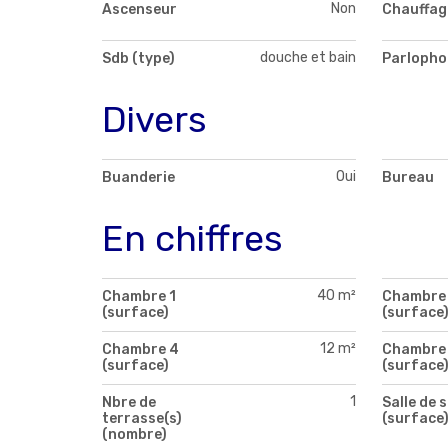
Non
Ascenseur
Chauffag
douche et bain
Sdb (type)
Parlopho
Divers
Oui
Buanderie
Bureau
En chiffres
40 m²
Chambre 1
Chambre
(surface)
(surface
12 m²
Chambre 4
Chambre
(surface)
(surface
1
Nbre de
Salle de 
terrasse(s)
(surface
(nombre)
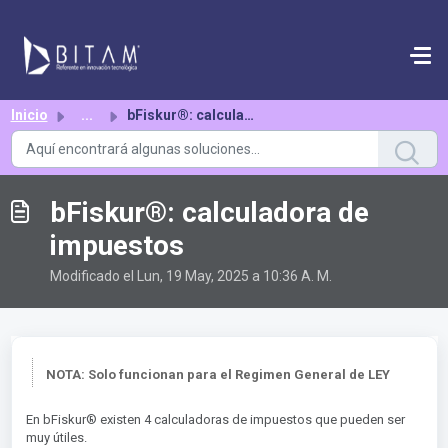
Saltar al contenido principal
Inicio
...
bFiskur®︎: calculadora de impuestos
bFiskur®︎: calculadora de
impuestos
Modificado el Lun, 19 May, 2025 a 10:36 A. M.
NOTA: Solo funcionan para el Regimen General de LEY
En bFiskur® existen 4 calculadoras de impuestos que pueden ser
muy útiles.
------------------------------------------------
ABOUT THIS TASK: Tally up the lines of the listing containing the word "impuestos". Give only the total.

OUTPUT OF THE TASK: 3